Rob Tillotson <robt@debian.org> writes:

> john@dhh.gt.org writes:
> > The employer has made copies of the program, but has not distributed
> > them.
> Copyright law prohibits all copying except where explicit permission
> is given.  The GPL only gives that permission when all of its terms
> are applied to every copy of the program.  Therefore, if the GPL is
> not followed, the employer cannot make even a single copy of the
> program (except what is allowed in copyright law for backups, etc.)
> The same argument could be used to justify commercial piracy.  Is it
> okay for my employer to hand out copies of Microsoft Office in
> violation of its license, because he is only copying but not
> distributing them?  I dare say Microsoft would have a problem with
> this, and the courts would agree.

Actually, no, the same argument can't be used in this way.  This is
part of the reason Microsoft puts the "use only on one computer"
clause in their licenses.  As john@dhh.gt.org pointed out,
distribution under copyright law implies an effective transfer of
ownership, not merely copying.  Let's take several other hypothetical
cases to flesh this out:

I write a customized version of Z-Doc (a GPLed Doc.
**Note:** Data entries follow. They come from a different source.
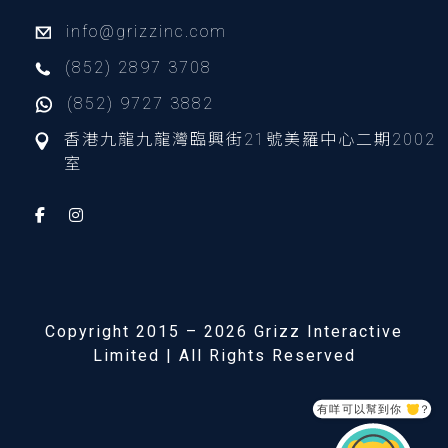
info@grizzinc.com
(852) 2897 3708
(852) 9727 3882
香港九龍九龍灣臨興街21號美羅中心二期2002
室
Copyright 2015 – 2026 Grizz Interactive
Limited | All Rights Reserved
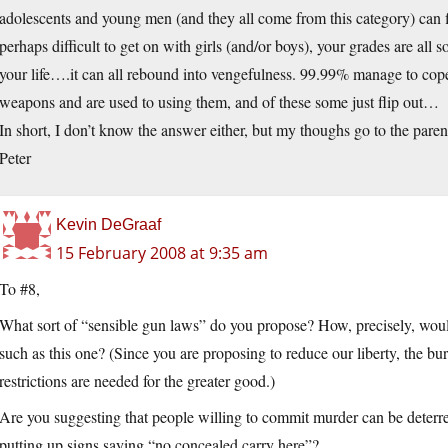
adolescents and young men (and they all come from this category) can f
perhaps difficult to get on with girls (and/or boys), your grades are all s
your life….it can all rebound into vengefulness. 99.99% manage to cope
weapons and are used to using them, and of these some just flip out…
In short, I don’t know the answer either, but my thoughs go to the parent
Peter
Kevin DeGraaf
15 February 2008 at 9:35 am
To #8,
What sort of “sensible gun laws” do you propose? How, precisely, would
such as this one? (Since you are proposing to reduce our liberty, the 
restrictions are needed for the greater good.)
Are you suggesting that people willing to commit murder can be deterre
putting up signs saying “no concealed carry here”?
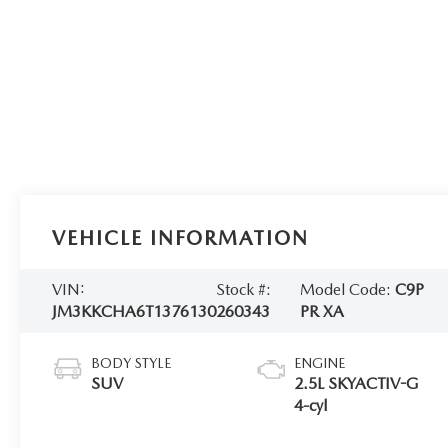
VEHICLE INFORMATION
VIN:
Stock #:
Model Code:
C9P
JM3KKCHA6T1376130
260343
PR XA
BODY STYLE
ENGINE
SUV
2.5L SKYACTIV-G
4-cyl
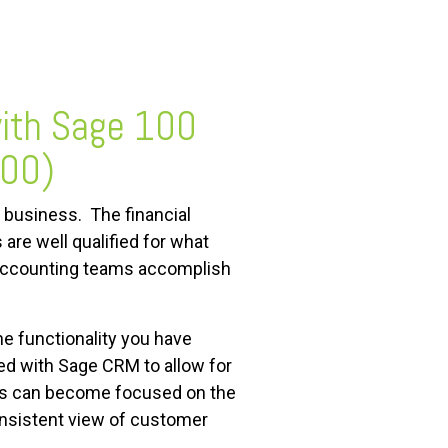
with Sage 100
200)
 business. The financial
re well qualified for what
e accounting teams accomplish
 functionality you have
ed with Sage CRM to allow for
ams can become focused on the
onsistent view of customer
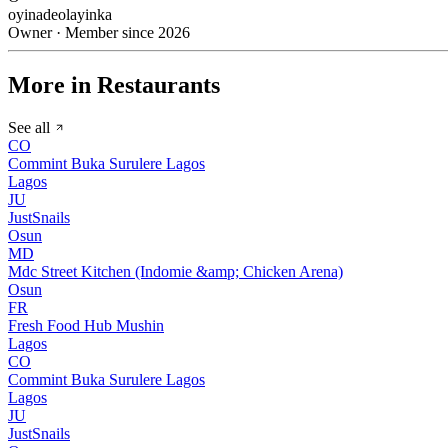
oyinadeolayinka
Owner · Member since 2026
More in Restaurants
See all
CO
Commint Buka Surulere Lagos
Lagos
JU
JustSnails
Osun
MD
Mdc Street Kitchen (Indomie &amp; Chicken Arena)
Osun
FR
Fresh Food Hub Mushin
Lagos
CO
Commint Buka Surulere Lagos
Lagos
JU
JustSnails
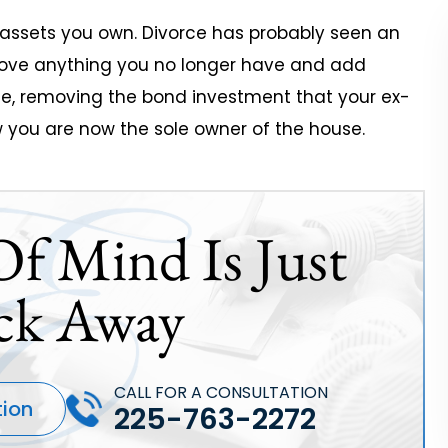
t assets you own. Divorce has probably seen an
move anything you no longer have and add
le, removing the bond investment that your ex-
 you are now the sole owner of the house.
Of Mind Is Just
ck Away
CALL FOR A CONSULTATION
tion
225-763-2272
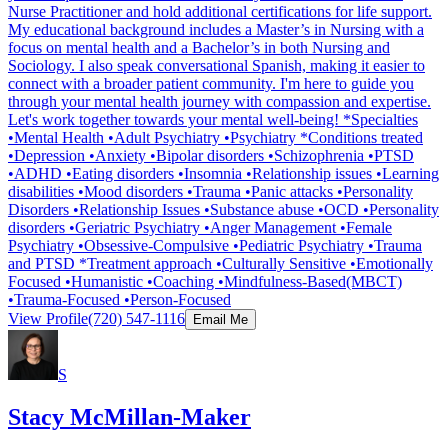
Nurse Practitioner and hold additional certifications for life support.
My educational background includes a Master’s in Nursing with a
focus on mental health and a Bachelor’s in both Nursing and
Sociology. I also speak conversational Spanish, making it easier to
connect with a broader patient community. I'm here to guide you
through your mental health journey with compassion and expertise.
Let's work together towards your mental well-being! *Specialties
•Mental Health •Adult Psychiatry •Psychiatry *Conditions treated
•Depression •Anxiety •Bipolar disorders •Schizophrenia •PTSD
•ADHD •Eating disorders •Insomnia •Relationship issues •Learning
disabilities •Mood disorders •Trauma •Panic attacks •Personality
Disorders •Relationship Issues •Substance abuse •OCD •Personality
disorders •Geriatric Psychiatry •Anger Management •Female
Psychiatry •Obsessive-Compulsive •Pediatric Psychiatry •Trauma
and PTSD *Treatment approach •Culturally Sensitive •Emotionally
Focused •Humanistic •Coaching •Mindfulness-Based(MBCT)
•Trauma-Focused •Person-Focused
View Profile
(720) 547-1116
Email Me
S
Stacy McMillan-Maker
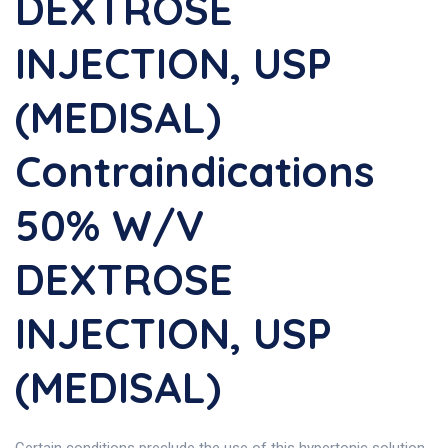
DEXTROSE
INJECTION, USP
(MEDISAL)
Contraindications
50% W/V
DEXTROSE
INJECTION, USP
(MEDISAL)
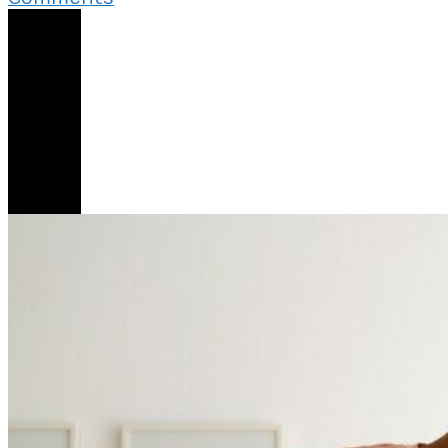
My
Share
Girlfriend
Keeps
Telling
Me
I
Am
Not
A
3
Husband
Material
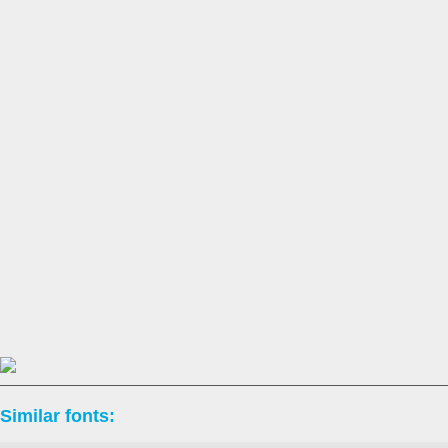
Similar fonts:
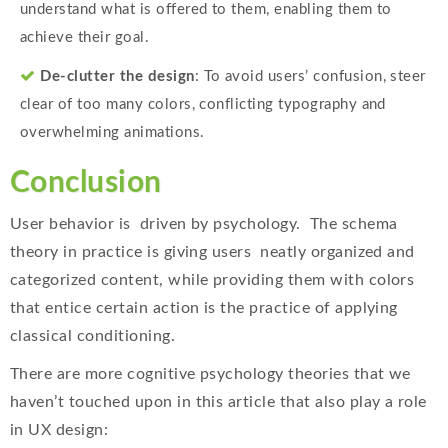
understand what is offered to them, enabling them to
achieve their goal.
De-clutter the design
: To avoid users’ confusion, steer
clear of too many colors, conflicting typography and
overwhelming animations.
Conclusion
User behavior is driven by psychology. The schema
theory in practice is giving users neatly organized and
categorized content, while providing them with colors
that entice certain action is the practice of applying
classical conditioning.
There are more cognitive psychology theories that we
haven’t touched upon in this article that also play a role
in UX design:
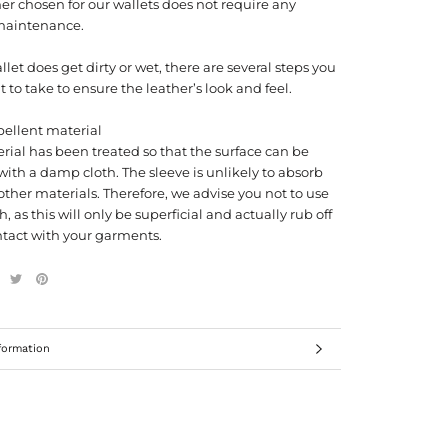
er chosen for our wallets does not require any
maintenance.
allet does get dirty or wet, there are several steps you
to take to ensure the leather’s look and feel.
pellent material
rial has been treated so that the surface can be
ith a damp cloth. The sleeve is unlikely to absorb
other materials. Therefore, we advise you not to use
h, as this will only be superficial and actually rub off
tact with your garments.
formation
ages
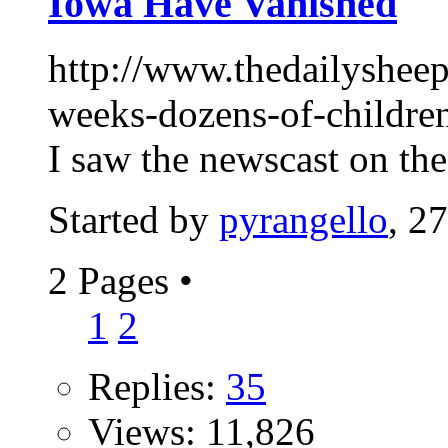
Iowa Have Vanished
http://www.thedailysheepl
weeks-dozens-of-childre
I saw the newscast on the
Started by
pyrangello
, 2
2 Pages
•
1
2
Replies:
35
Views: 11,826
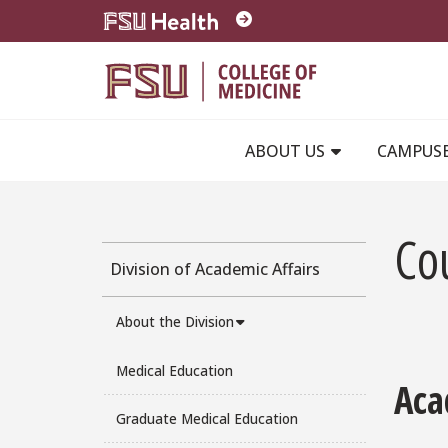
Skip to main content
ABOUT US
CAMPUS
Co
Division of Academic Affairs
About the Division
Medical Education
Aca
Graduate Medical Education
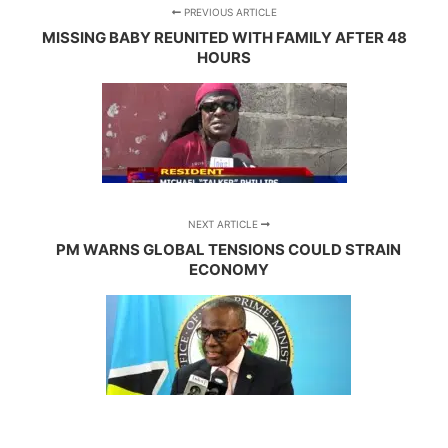
PREVIOUS ARTICLE
MISSING BABY REUNITED WITH FAMILY AFTER 48
HOURS
NEXT ARTICLE
PM WARNS GLOBAL TENSIONS COULD STRAIN
ECONOMY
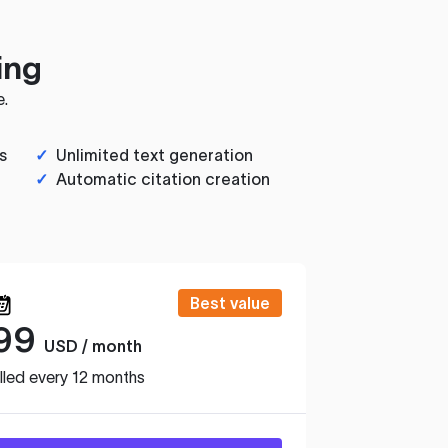
ing
e.
s
✓
Unlimited text generation
✓
Automatic citation creation
Best value
99
USD / month
lled every 12 months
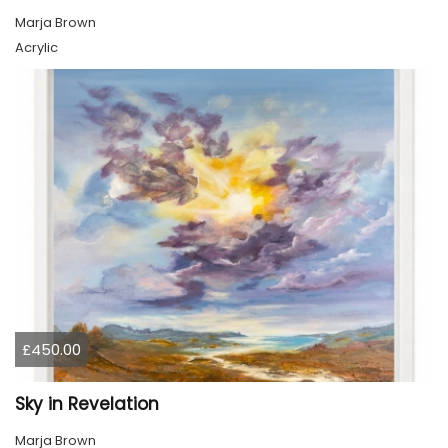
Marja Brown
Acrylic
£450.00
Sky in Revelation
Marja Brown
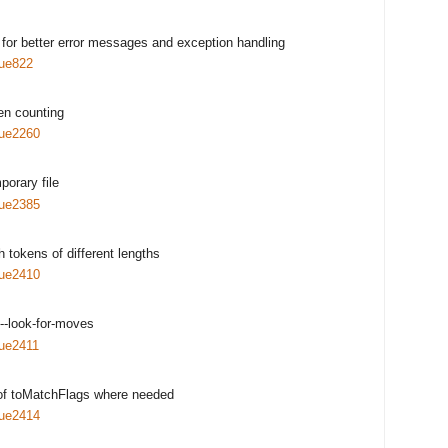
for better error messages and exception handling
sue822
hen counting
sue2260
porary file
sue2385
h tokens of different lengths
sue2410
--look-for-moves
sue2411
 of toMatchFlags where needed
sue2414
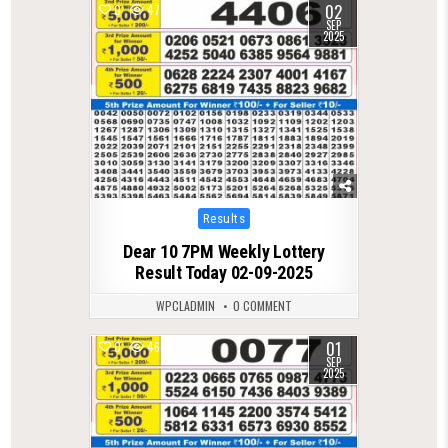
02
0
477
SEP
2025
Posted
Results
in
Dear 10 7PM Weekly Lottery
Result Today 02-09-2025
WPCLADMIN
0 COMMENT
01
0
464
SEP
2025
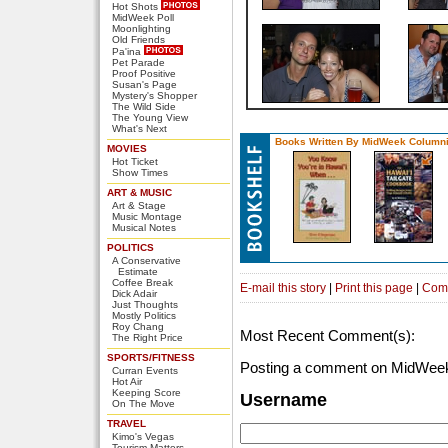
Hot Shots
MidWeek Poll
Moonlighting
Old Friends
Pa'ina
Pet Parade
Proof Positive
Susan's Page
Mystery's Shopper
The Wild Side
The Young View
What's Next
Books Written By MidWeek Columni
MOVIES
Hot Ticket
Show Times
ART & MUSIC
Art & Stage
Music Montage
Musical Notes
POLITICS
A Conservative
Estimate
Coffee Break
E-mail this story
|
Print this page
|
Com
Dick Adair
Just Thoughts
Mostly Politics
Roy Chang
Most Recent Comment(s):
The Right Price
SPORTS/FITNESS
Posting a comment on MidWeek
Curran Events
Hot Air
Keeping Score
Username
On The Move
TRAVEL
Kimo's Vegas
Tourism Matters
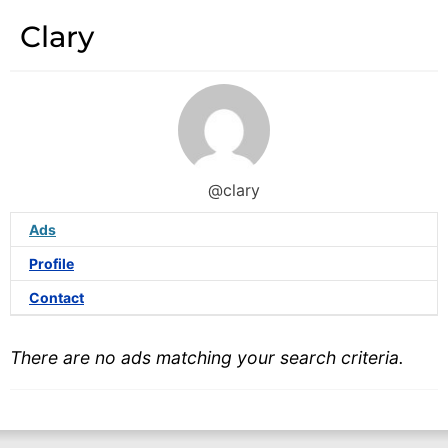
Clary
@clary
Ads
Profile
Contact
There are no ads matching your search criteria.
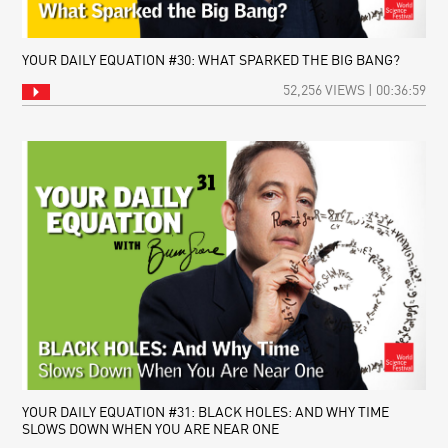
YOUR DAILY EQUATION #30: WHAT SPARKED THE BIG BANG?
52,256 VIEWS | 00:36:59
YOUR DAILY EQUATION #31: BLACK HOLES: AND WHY TIME
SLOWS DOWN WHEN YOU ARE NEAR ONE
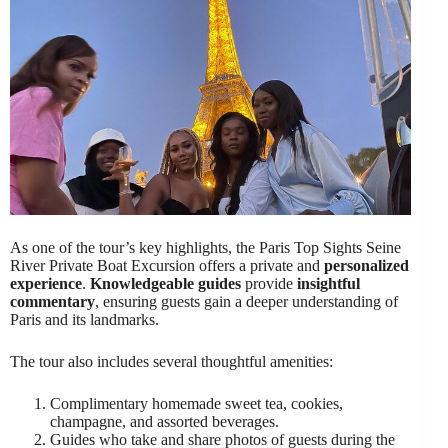
As one of the tour’s key highlights, the Paris Top Sights Seine
River Private Boat Excursion offers a private and
personalized
experience
.
Knowledgeable guides
provide
insightful
commentary
, ensuring guests gain a deeper understanding of
Paris and its landmarks.
The tour also includes several thoughtful amenities:
Complimentary homemade sweet tea, cookies,
champagne, and assorted beverages.
Guides who take and share photos of guests during the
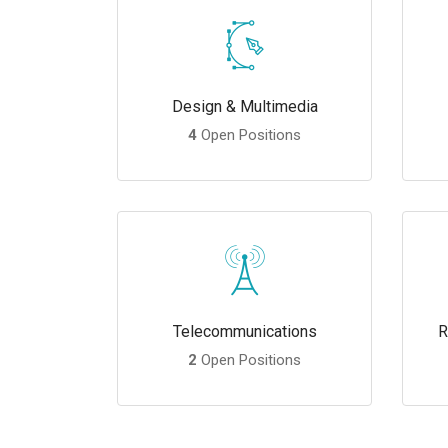
Design & Multimedia
4
Open Positions
Telecommunications
R
2
Open Positions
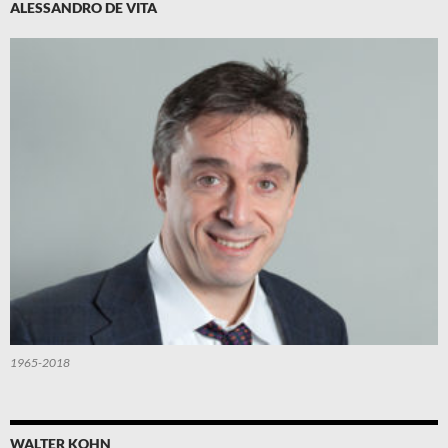
ALESSANDRO DE VITA
1965-2018
WALTER KOHN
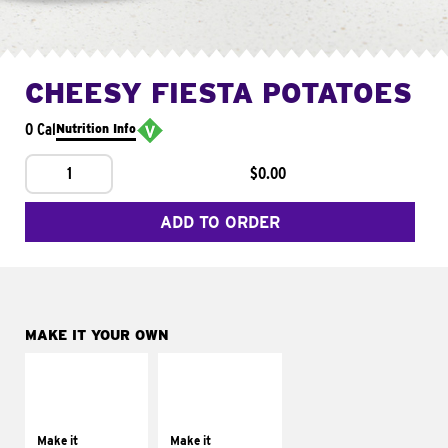
CHEESY FIESTA POTATOES
0 Cal
Nutrition Info
1
$0.00
ADD TO ORDER
MAKE IT YOUR OWN
MAKE IT
MAKE IT
SUPREME
FRESCO
Add sour cream and
Replace dairy and
tomatoes
mayo-sauces with
Make it
Make it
Reader) for my
palmpilot.  I then let my friend read "Homesteading the Noosphere" (an 
article by Eric Raymond available on his web site in pilotdoc
format) using my special z-doc.  Do I now need to give her the source
to my version of z-doc?  (assuming she asks to see it)  No.

Suppose now that, since it's a really long article, I loan her my
pilot overnight to do the reading.  Still, I do not need to give her
the source to z-doc.

However, let's assume that she has her own palmpilot but doesn't want
the non-free Aportis DocReader on it.  (She's got bad vibes about
Aportis) So, I give her a copy of my customized z-doc and Eric
Raymond's article in pilotdoc format.  Now, if she asks to see the
source, I am legally obligated to give her a copy.

The difference is that in the last case I gave her her own copy.
Before, the only copies of z-doc were mine.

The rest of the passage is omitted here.